After locating "Dansk Eksport af Svin" in the listing below, copy that line and each one after it exactly, ending with the line that has "martedì 24/Marzo/2015".

=== SOURCE MATERIAL ===

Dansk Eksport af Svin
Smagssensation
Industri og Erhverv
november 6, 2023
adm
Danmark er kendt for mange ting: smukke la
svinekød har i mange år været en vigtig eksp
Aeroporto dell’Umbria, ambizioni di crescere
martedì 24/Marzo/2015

===
=== SOURCE MATERIAL ===

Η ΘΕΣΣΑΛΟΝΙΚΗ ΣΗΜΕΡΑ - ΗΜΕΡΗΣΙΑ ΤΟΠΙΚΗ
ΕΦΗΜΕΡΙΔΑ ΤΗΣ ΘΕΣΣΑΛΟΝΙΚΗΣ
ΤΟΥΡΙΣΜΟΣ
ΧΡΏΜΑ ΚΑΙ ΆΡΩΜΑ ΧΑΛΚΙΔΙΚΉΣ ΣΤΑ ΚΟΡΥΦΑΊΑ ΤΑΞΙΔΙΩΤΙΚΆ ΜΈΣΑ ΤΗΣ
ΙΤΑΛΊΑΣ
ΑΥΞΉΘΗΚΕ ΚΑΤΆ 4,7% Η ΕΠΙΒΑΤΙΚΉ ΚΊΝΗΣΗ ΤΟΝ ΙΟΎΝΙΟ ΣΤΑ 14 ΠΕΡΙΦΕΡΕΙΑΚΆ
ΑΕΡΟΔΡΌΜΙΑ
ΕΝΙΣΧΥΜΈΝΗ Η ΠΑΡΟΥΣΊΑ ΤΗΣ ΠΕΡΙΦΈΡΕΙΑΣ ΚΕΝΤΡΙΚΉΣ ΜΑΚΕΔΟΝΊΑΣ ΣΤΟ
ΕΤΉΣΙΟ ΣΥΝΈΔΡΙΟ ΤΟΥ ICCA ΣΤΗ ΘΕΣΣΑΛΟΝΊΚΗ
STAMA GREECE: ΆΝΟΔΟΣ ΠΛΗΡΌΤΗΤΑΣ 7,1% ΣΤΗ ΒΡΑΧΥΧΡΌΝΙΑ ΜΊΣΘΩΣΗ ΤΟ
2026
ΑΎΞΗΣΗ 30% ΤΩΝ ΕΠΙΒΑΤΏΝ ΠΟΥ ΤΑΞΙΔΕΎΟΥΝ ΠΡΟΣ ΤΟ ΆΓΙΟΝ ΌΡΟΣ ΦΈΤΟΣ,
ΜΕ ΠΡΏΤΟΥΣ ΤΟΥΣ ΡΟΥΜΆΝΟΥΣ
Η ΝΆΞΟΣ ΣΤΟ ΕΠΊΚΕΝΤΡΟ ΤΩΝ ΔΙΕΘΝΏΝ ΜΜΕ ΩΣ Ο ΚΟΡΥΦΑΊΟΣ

===

◆ RESPONSE TO THIS EXERCISE
Dansk Eksport af Svin
Smagssensation
Industri og Erhverv
november 6, 2023
adm
Danmark er kendt for mange ting: smukke la
svinekød har i mange år været en vigtig eksp
Aeroporto dell’Umbria, ambizioni di crescere
martedì 24/Marzo/2015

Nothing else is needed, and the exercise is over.